La musculatura, cuando se ejercita, almacena energía en forma de glucógeno y retiene agua, tornándose más pesada que el tejido graso.

Cuánto más músculo tengamos, más y mejor funciona el metabolismo. Enmagrecer correctamente significa perder grasa y aumentar la masa muscular.

El síndrome metabólico tiene que ver con el peligro que representa el exceso de grasa corporal para la salud cardiovascular y endocrinológica, en particular la grasa abdominal, o visceral, y reúne una serie de factores de riesgo asociados tanto a causas genéticas como al estilo de vida.
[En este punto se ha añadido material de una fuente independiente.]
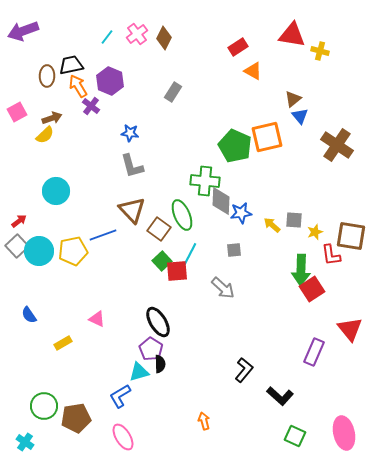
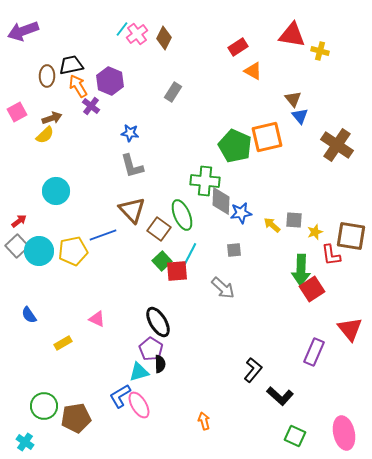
cyan line at (107, 37): moved 15 px right, 8 px up
brown triangle at (293, 99): rotated 30 degrees counterclockwise
black L-shape at (244, 370): moved 9 px right
pink ellipse at (123, 437): moved 16 px right, 32 px up
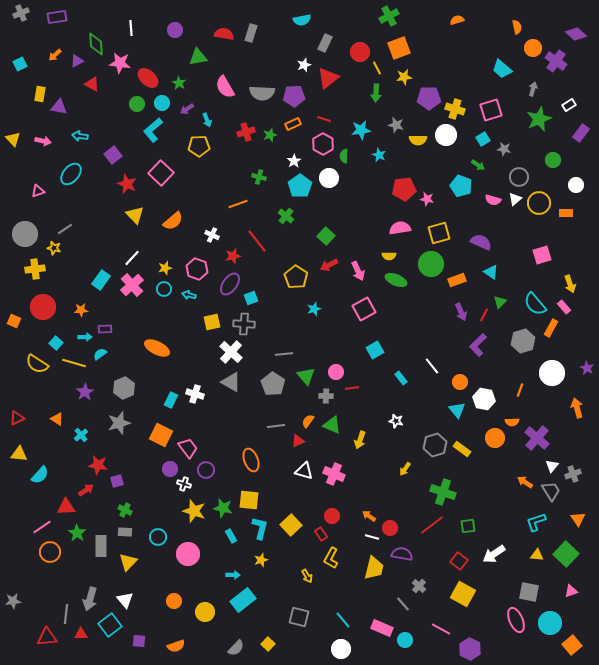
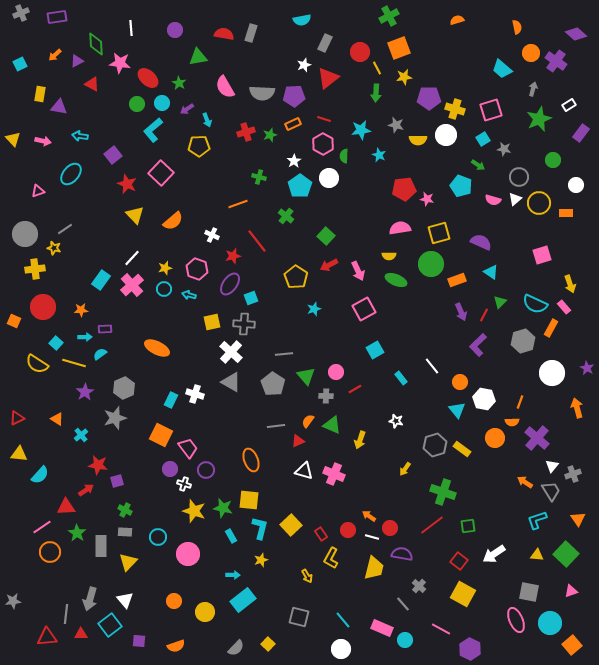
orange circle at (533, 48): moved 2 px left, 5 px down
cyan semicircle at (535, 304): rotated 25 degrees counterclockwise
red line at (352, 388): moved 3 px right, 1 px down; rotated 24 degrees counterclockwise
orange line at (520, 390): moved 12 px down
gray star at (119, 423): moved 4 px left, 5 px up
red circle at (332, 516): moved 16 px right, 14 px down
cyan L-shape at (536, 522): moved 1 px right, 2 px up
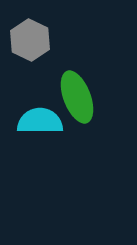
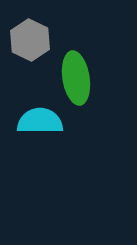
green ellipse: moved 1 px left, 19 px up; rotated 12 degrees clockwise
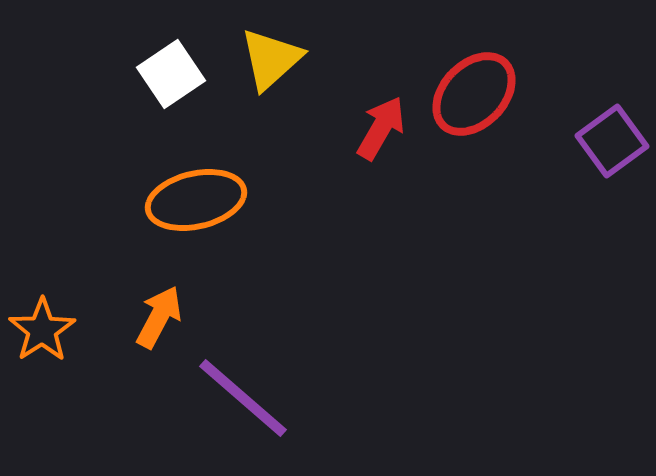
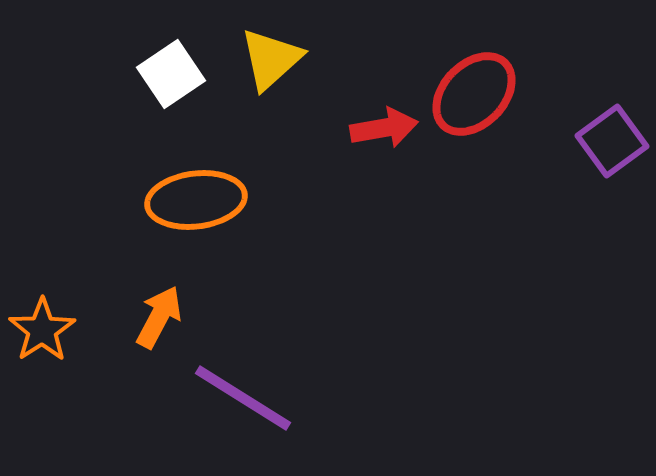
red arrow: moved 3 px right; rotated 50 degrees clockwise
orange ellipse: rotated 6 degrees clockwise
purple line: rotated 9 degrees counterclockwise
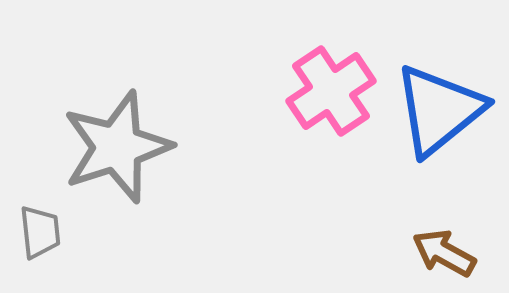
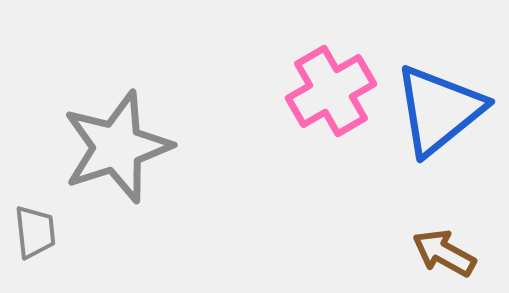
pink cross: rotated 4 degrees clockwise
gray trapezoid: moved 5 px left
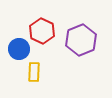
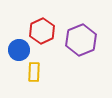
red hexagon: rotated 10 degrees clockwise
blue circle: moved 1 px down
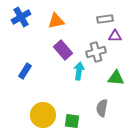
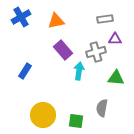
purple triangle: moved 3 px down
green square: moved 4 px right
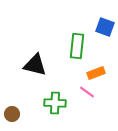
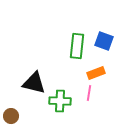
blue square: moved 1 px left, 14 px down
black triangle: moved 1 px left, 18 px down
pink line: moved 2 px right, 1 px down; rotated 63 degrees clockwise
green cross: moved 5 px right, 2 px up
brown circle: moved 1 px left, 2 px down
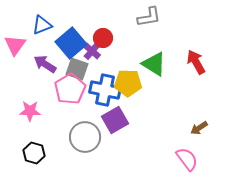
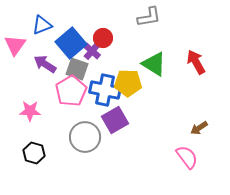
pink pentagon: moved 1 px right, 2 px down
pink semicircle: moved 2 px up
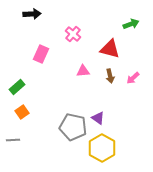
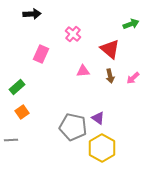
red triangle: rotated 25 degrees clockwise
gray line: moved 2 px left
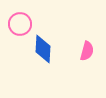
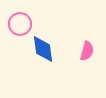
blue diamond: rotated 12 degrees counterclockwise
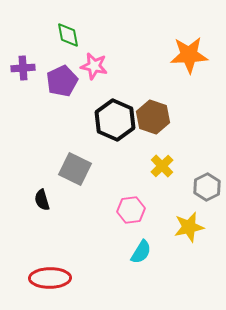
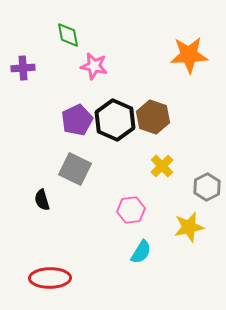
purple pentagon: moved 15 px right, 39 px down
La sobrealimentación, la falta de actividad física, la presión alta y un perímetro de cintura mayor a 88 centímetros en mujeres y 102 cm en hombres, son, entre otros, los factores que en su conjunto incrementan en forma significativa la posibilidad de padecer enfermedades cardíacas, accidentes cerebro vasculares y de desarrollar diabetes tipo 2.
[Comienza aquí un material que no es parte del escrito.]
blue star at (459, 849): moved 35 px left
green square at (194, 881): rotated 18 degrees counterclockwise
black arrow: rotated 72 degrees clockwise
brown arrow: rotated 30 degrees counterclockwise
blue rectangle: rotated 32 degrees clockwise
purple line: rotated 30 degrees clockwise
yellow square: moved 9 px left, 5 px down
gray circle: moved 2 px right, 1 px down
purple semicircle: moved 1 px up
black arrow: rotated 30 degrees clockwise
La incidencia del síndrome metabólico aumenta con la edad: en personas de 50 años, la incidencia es del 30%, mientras que en personas de 60 años en adelante, es mayor al 40%.
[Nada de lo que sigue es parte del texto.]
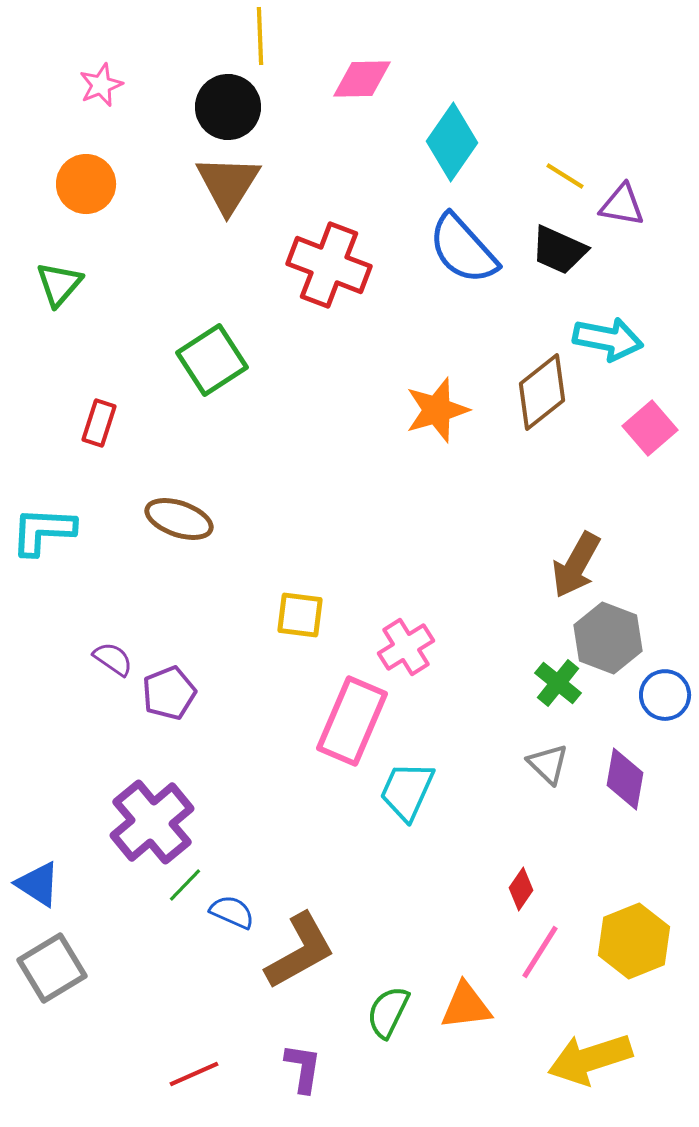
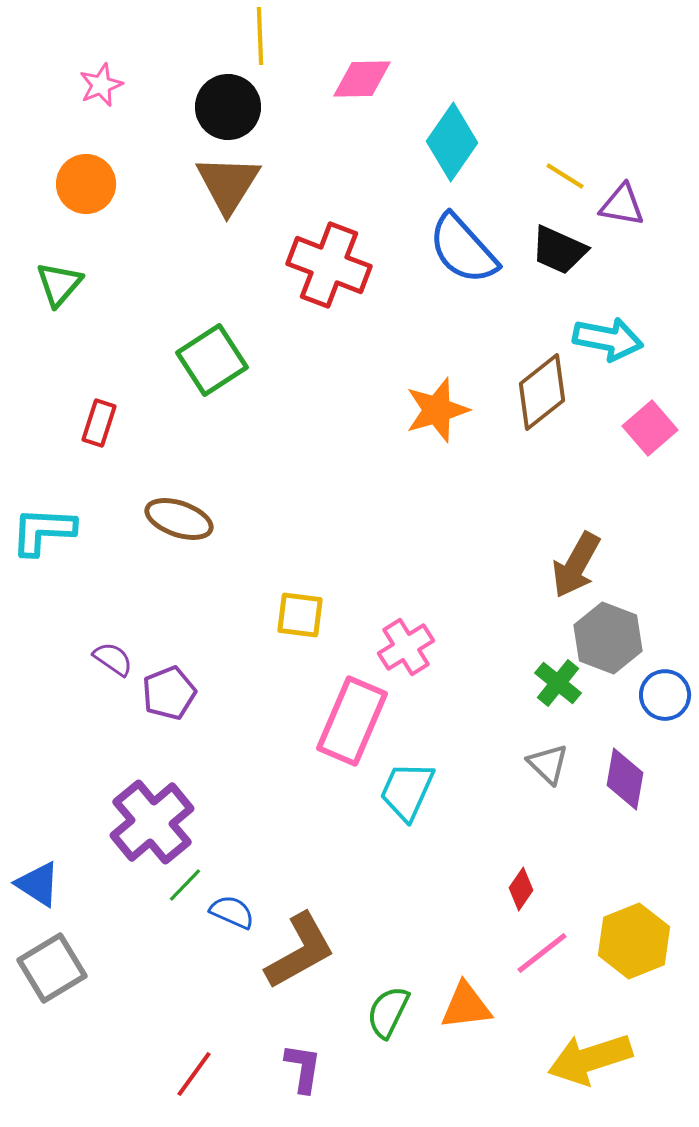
pink line at (540, 952): moved 2 px right, 1 px down; rotated 20 degrees clockwise
red line at (194, 1074): rotated 30 degrees counterclockwise
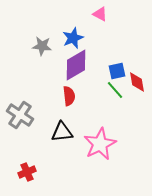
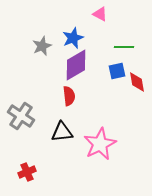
gray star: rotated 30 degrees counterclockwise
green line: moved 9 px right, 43 px up; rotated 48 degrees counterclockwise
gray cross: moved 1 px right, 1 px down
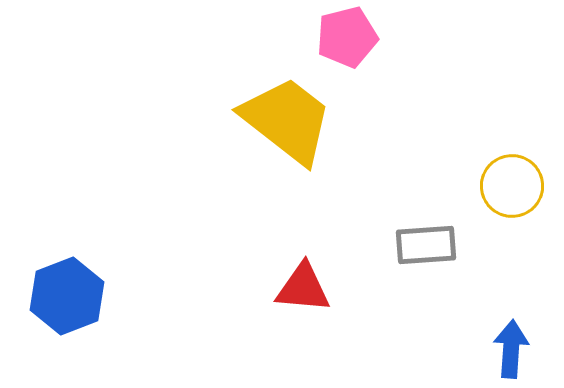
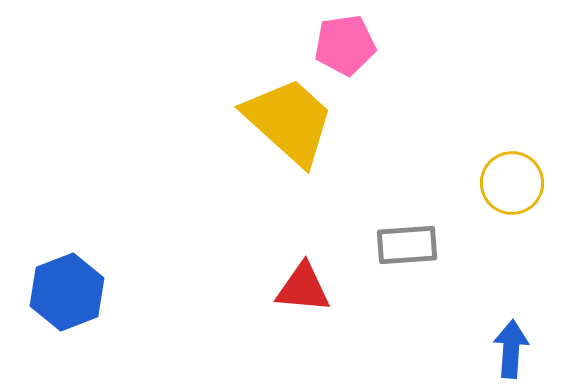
pink pentagon: moved 2 px left, 8 px down; rotated 6 degrees clockwise
yellow trapezoid: moved 2 px right, 1 px down; rotated 4 degrees clockwise
yellow circle: moved 3 px up
gray rectangle: moved 19 px left
blue hexagon: moved 4 px up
Lo fundamental es reducir la grasa abdominal antes que perder peso.

Sin la orientación de un profesional, una reducción mínima o inexistente en el peso corporal total puede ser vista como un fracaso a pesar de una reducción en la grasa corporal.

Además, la pérdida de peso sin una pérdida asociada de grasa es directamente desfavorable para el organismo. Esto generalmente significa que el tejido muscular se está perdiendo, lo cual perjudica el metabolismo.

La masa muscular está directamente relacionada a la tasa metabólica, por lo que cualquier reducción hace que sea más difícil para el cuerpo no solo perder grasa, sino también evitar el aumento de la misma: el famoso efecto rebote.

La definición de la pérdida de peso propiamente dicho es una reducción del peso corporal total debida a una reducción en la grasa corporal, el tejido muscular, reservas de agua, el glucógeno almacenado, las reservas hepáticas de glucógeno o de una combinación de dos factores o más.

En realidad, cuando se habla de perder peso, de estar en forma o de adelgazar, las personas quieren decir que desean reducir el exceso de grasa, que no es solo antiestética sino también la principal enemiga de la salud cardiovascular y endocrinológica.

Lamentablemente, muchas personas no ven la diferencia entre la pérdida de grasa y pérdida de peso, y por error se centran en el peso corporal total, pensando que para llegar a su “tamaño ideal”, su peso debe ceñirse a un número generalizado, sin importar su edad o contextura física.

Esta forma de pensar tiene graves implicaciones en términos de la motivación a título personal.

El enmagrecimiento es la pérdida de masa grasa que equivale a una reducción en la grasa corporal y se debe lograr sin disminuir la masa magra (músculos, tejidos y piel), inclusive cuando el peso total del cuerpo sigue siendo el mismo.

Por ejemplo, cuando alguien sigue un programa de entrenamiento de resistencia, su masa muscular aumenta al mismo tiempo que pueden disminuir sus niveles de grasa debido a un cambio de compensaciones de peso, por lo que este último puede seguir siendo prácticamente el mismo.